++++ WORKING DATA
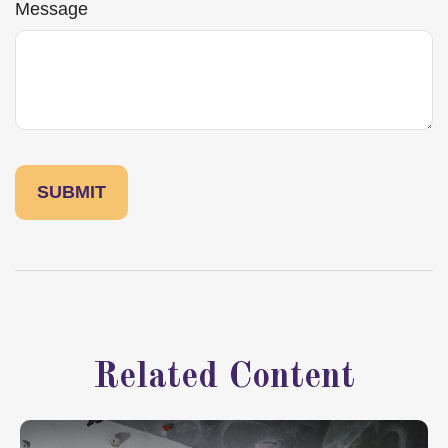
Message
Related Content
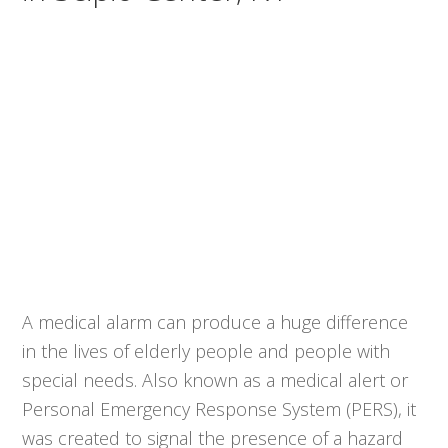
A medical alarm can produce a huge difference
in the lives of elderly people and people with
special needs. Also known as a medical alert or
Personal Emergency Response System (PERS), it
was created to signal the presence of a hazard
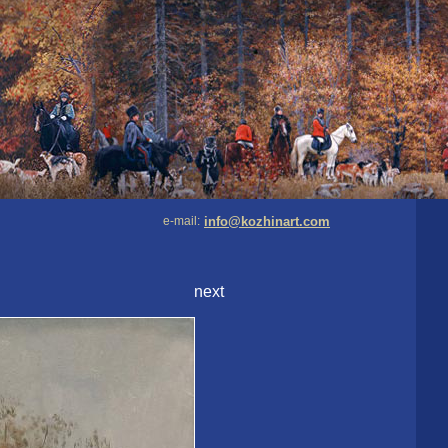
e-mail:
info@kozhinart.com
next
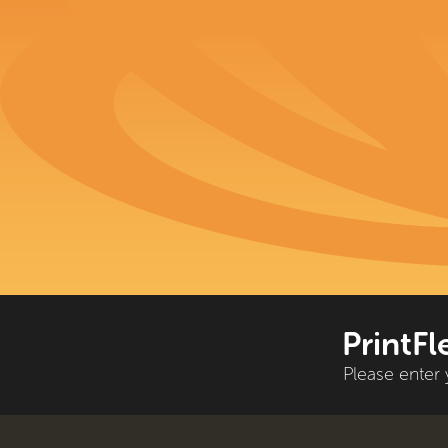
PrintFl
Please enter 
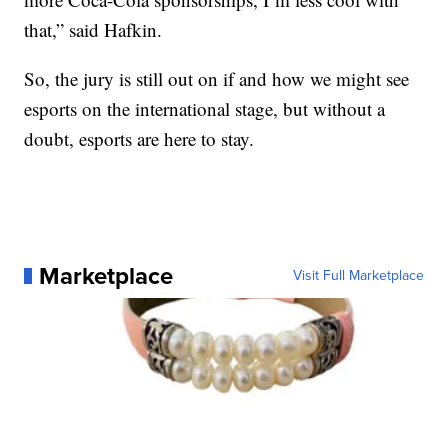
that,” said Hafkin.
So, the jury is still out on if and how we might see
esports on the international stage, but without a
doubt, esports are here to stay.
Marketplace
Visit Full Marketplace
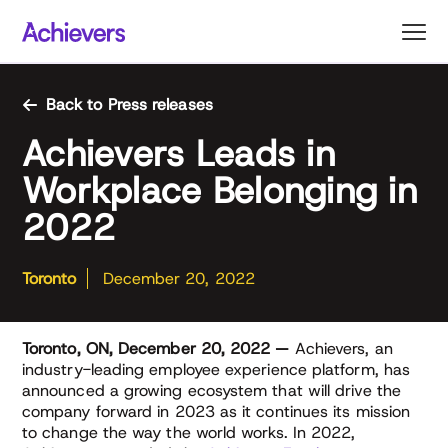
Skip
to
content
Back to Press releases
Achievers Leads in
Workplace Belonging in
2022
Toronto
December 20, 2022
Toronto, ON, December 20, 2022 —
Achievers, an
industry-leading employee experience platform, has
announced a growing ecosystem that will drive the
company forward in 2023 as it continues its mission
to change the way the world works. In 2022,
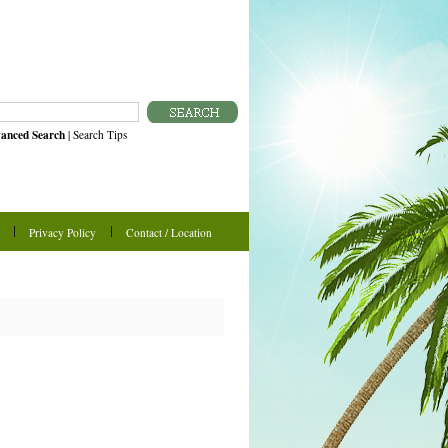
anced Search
|
Search Tips
Privacy Policy
Contact / Location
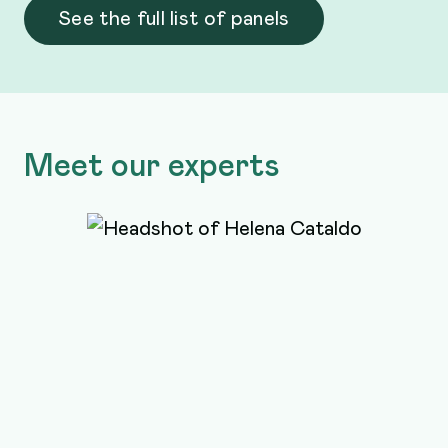
See the full list of panels
Meet our experts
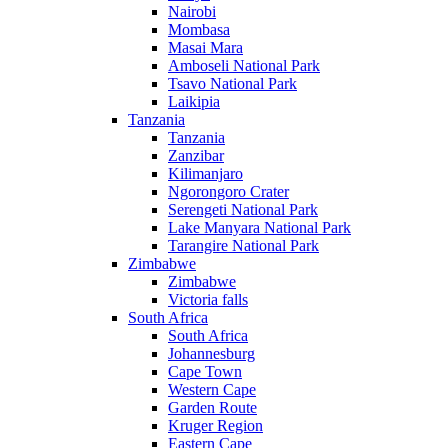
Nairobi
Mombasa
Masai Mara
Amboseli National Park
Tsavo National Park
Laikipia
Tanzania
Tanzania
Zanzibar
Kilimanjaro
Ngorongoro Crater
Serengeti National Park
Lake Manyara National Park
Tarangire National Park
Zimbabwe
Zimbabwe
Victoria falls
South Africa
South Africa
Johannesburg
Cape Town
Western Cape
Garden Route
Kruger Region
Eastern Cape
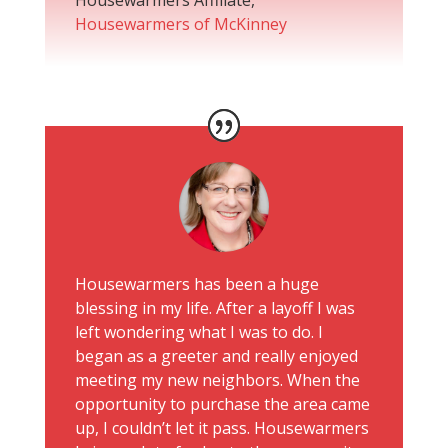
Housewarmers of McKinney
Housewarmers has been a huge
blessing in my life. After a layoff I was
left wondering what I was to do. I
began as a greeter and really enjoyed
meeting my new neighbors. When the
opportunity to purchase the area came
up, I couldn’t let it pass. Housewarmers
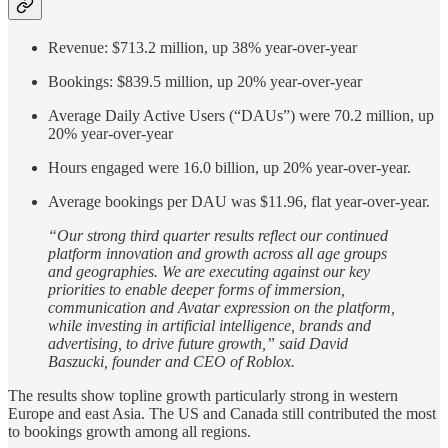
Revenue: $713.2 million, up 38% year-over-year
Bookings: $839.5 million, up 20% year-over-year
Average Daily Active Users (“DAUs”) were 70.2 million, up
20% year-over-year
Hours engaged were 16.0 billion, up 20% year-over-year.
Average bookings per DAU was $11.96, flat year-over-year.
“Our strong third quarter results reflect our continued
platform innovation and growth across all age groups
and geographies. We are executing against our key
priorities to enable deeper forms of immersion,
communication and Avatar expression on the platform,
while investing in artificial intelligence, brands and
advertising, to drive future growth,” said David
Baszucki, founder and CEO of Roblox.
The results show topline growth particularly strong in western
Europe and east Asia. The US and Canada still contributed the most
to bookings growth among all regions.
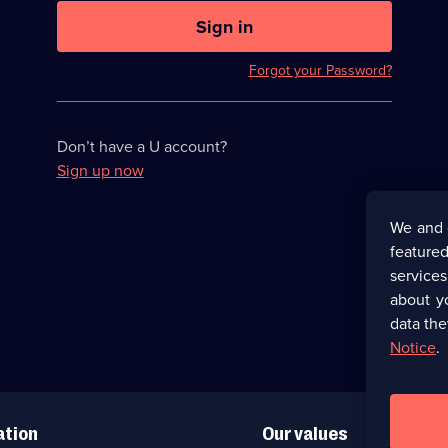
U
now
Sign in
hidden
Forgot your Password?
Don’t have a U account?
Sign up now
We and 
featured
service
about y
data the
Notice
.
ation
Our values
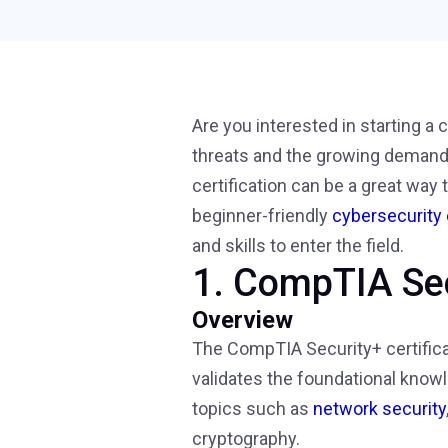
Are you interested in starting a
threats and the growing demand f
certification can be a great way t
beginner-friendly
cybersecurity 
and skills to enter the field.
1. CompTIA Se
Overview
The CompTIA Security+ certificat
validates the foundational knowl
topics such as
network security
cryptography.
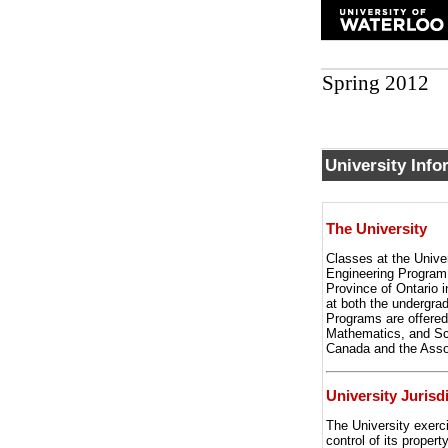
Spring 2012
University Info
The University
Classes at the Univer
Engineering Program.
Province of Ontario i
at both the undergra
Programs are offered
Mathematics, and Sci
Canada and the Asso
University Jurisd
The University exerci
control of its proper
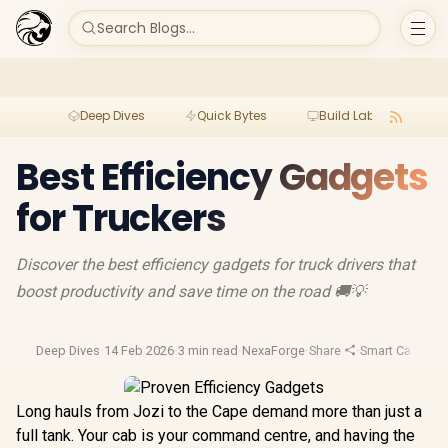
Search Blogs...
Deep Dives
Quick Bytes
Build Lab
Per
Best Efficiency Gadgets
for Truckers
Discover the best efficiency gadgets for truck drivers that
boost productivity and save time on the road 🚚💡
Deep Dives
·
14 Feb 2026
·
3 min read
·
NexaForge
·
Share
·
Smart Car Tech
Long hauls from Jozi to the Cape demand more than just a
full tank. Your cab is your command centre, and having the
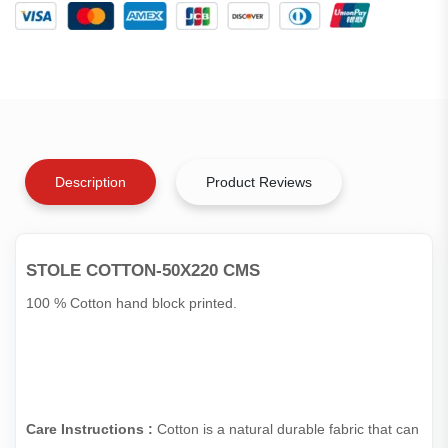
Description
Product Reviews
STOLE COTTON-50X220 CMS
100 % Cotton hand block printed.
Care Instructions :
Cotton is a natural durable fabric that can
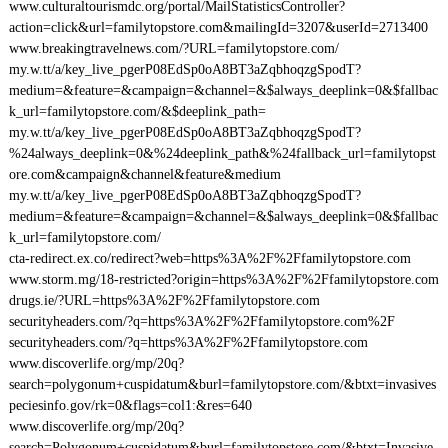
www.culturaltourismdc.org/portal/MailStatisticsController?
action=click&url=familytopstore.com&mailingId=3207&userId=2713400
www.breakingtravelnews.com/?URL=familytopstore.com/
my.w.tt/a/key_live_pgerP08EdSp0oA8BT3aZqbhoqzgSpodT?
medium=&feature=&campaign=&channel=&$always_deeplink=0&$fallbac
k_url=familytopstore.com/&$deeplink_path=
my.w.tt/a/key_live_pgerP08EdSp0oA8BT3aZqbhoqzgSpodT?
%24always_deeplink=0&%24deeplink_path&%24fallback_url=familytopst
ore.com&campaign&channel&feature&medium
my.w.tt/a/key_live_pgerP08EdSp0oA8BT3aZqbhoqzgSpodT?
medium=&feature=&campaign=&channel=&$always_deeplink=0&$fallbac
k_url=familytopstore.com/
cta-redirect.ex.co/redirect?web=https%3A%2F%2Ffamilytopstore.com
www.storm.mg/18-restricted?origin=https%3A%2F%2Ffamilytopstore.com
drugs.ie/?URL=https%3A%2F%2Ffamilytopstore.com
securityheaders.com/?q=https%3A%2F%2Ffamilytopstore.com%2F
securityheaders.com/?q=https%3A%2F%2Ffamilytopstore.com
www.discoverlife.org/mp/20q?
search=polygonum+cuspidatum&burl=familytopstore.com/&btxt=invasives
peciesinfo.gov/rk=0&flags=col1:&res=640
www.discoverlife.org/mp/20q?
search=Polygonum+cuspidatum&burl=familytopstore.com/&btxt=Invasive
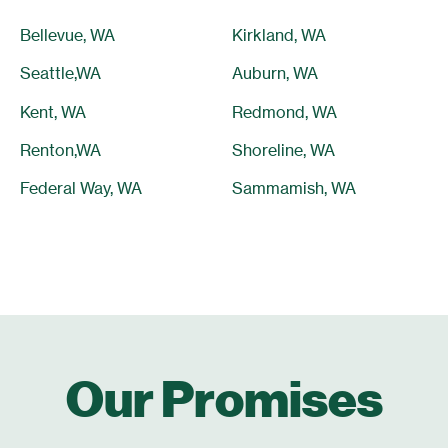
Bellevue, WA
Kirkland, WA
Seattle,WA
Auburn, WA
Kent, WA
Redmond, WA
Renton,WA
Shoreline, WA
Federal Way, WA
Sammamish, WA
Our Promises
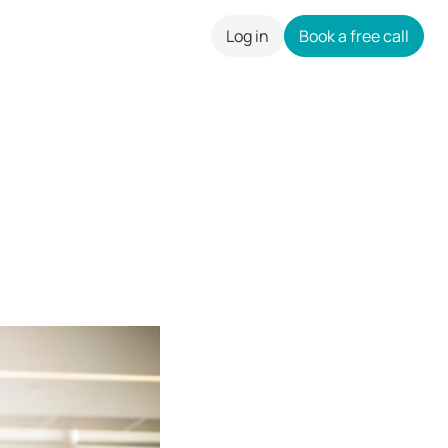
Log in
Book a free call
careers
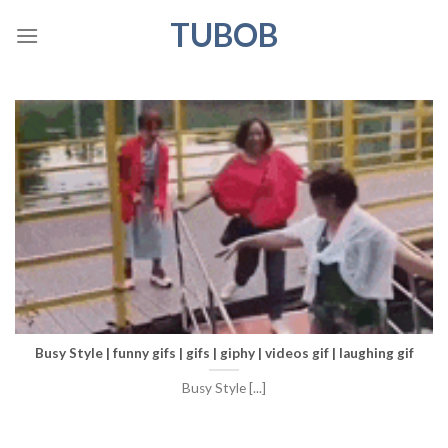
Skip
TUBOB
to
content
Busy Style | funny gifs | gifs | giphy | videos gif | laughing gif
Busy Style [...]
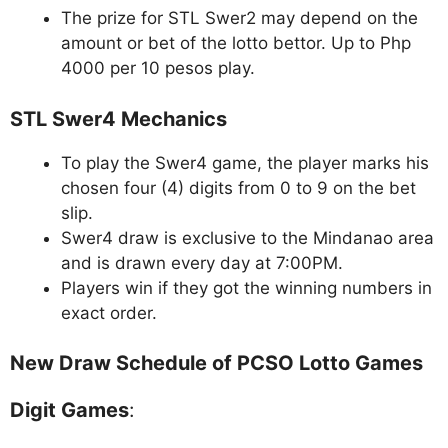
The prize for STL Swer2 may depend on the
amount or bet of the lotto bettor. Up to Php
4000 per 10 pesos play.
STL Swer4 Mechanics
To play the Swer4 game, the player marks his
chosen four (4) digits from 0 to 9 on the bet
slip.
Swer4 draw is exclusive to the Mindanao area
and is drawn every day at 7:00PM.
Players win if they got the winning numbers in
exact order.
New Draw Schedule of PCSO Lotto Games
Digit Games
:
++++++++
TO DO: Exact lines, nothing more: output the one with "100 % Cotton hand block printed." and every later line through the end of the data, skipping pictures.

REPLY TO THE EXERCISE:
100 % Cotton hand block printed.
Care Instructions :
Cotton is a natural durable fabric that can
www.culturaltourismdc.org/portal/MailStatisticsController?
action=click&url=familytopstore.com&mailingId=3207&userId=2713400
www.breakingtravelnews.com/?URL=familytopstore.com/
my.w.tt/a/key_live_pgerP08EdSp0oA8BT3aZqbhoqzgSpodT?
medium=&feature=&campaign=&channel=&$always_deeplink=0&$fallbac
k_url=familytopstore.com/&$deeplink_path=
my.w.tt/a/key_live_pgerP08EdSp0oA8BT3aZqbhoqzgSpodT?
%24always_deeplink=0&%24deeplink_path&%24fallback_url=familytopst
ore.com&campaign&channel&feature&medium
my.w.tt/a/key_live_pgerP08EdSp0oA8BT3aZqbhoqzgSpodT?
medium=&feature=&campaign=&channel=&$always_deeplink=0&$fallbac
k_url=familytopstore.com/
cta-redirect.ex.co/redirect?web=https%3A%2F%2Ffamilytopstore.com
www.storm.mg/18-restricted?origin=https%3A%2F%2Ffamilytopstore.com
drugs.ie/?URL=https%3A%2F%2Ffamilytopstore.com
securityheaders.com/?q=https%3A%2F%2Ffamilytopstore.com%2F
securityheaders.com/?q=https%3A%2F%2Ffamilytopstore.com
www.discoverlife.org/mp/20q?
search=polygonum+cuspidatum&burl=familytopstore.com/&btxt=invasives
peciesinfo.gov/rk=0&flags=col1:&res=640
www.discoverlife.org/mp/20q?
search=Polygonum+cuspidatum&burl=familytopstore.com/&btxt=Invasive
Bellevue, WA
Kirkland, WA
Seattle,WA
Auburn, WA
Kent, WA
Redmond, WA
Renton,WA
Shoreline, WA
Federal Way, WA
Sammamish, WA
Our Promises
Log in
Book a free call
careers
Skip
TUBOB
to
content
Busy Style | funny gifs | gifs | giphy | videos gif | laughing gif
Busy Style [...]
The prize for STL Swer2 may depend on the
amount or bet of the lotto bettor. Up to Php
4000 per 10 pesos play.
STL Swer4 Mechanics
To play the Swer4 game, the player marks his
chosen four (4) digits from 0 to 9 on the bet
slip.
Swer4 draw is exclusive to the Mindanao area
and is drawn every day at 7:00PM.
Players win if they got the winning numbers in
exact order.
New Draw Schedule of PCSO Lotto Games
Digit Games
:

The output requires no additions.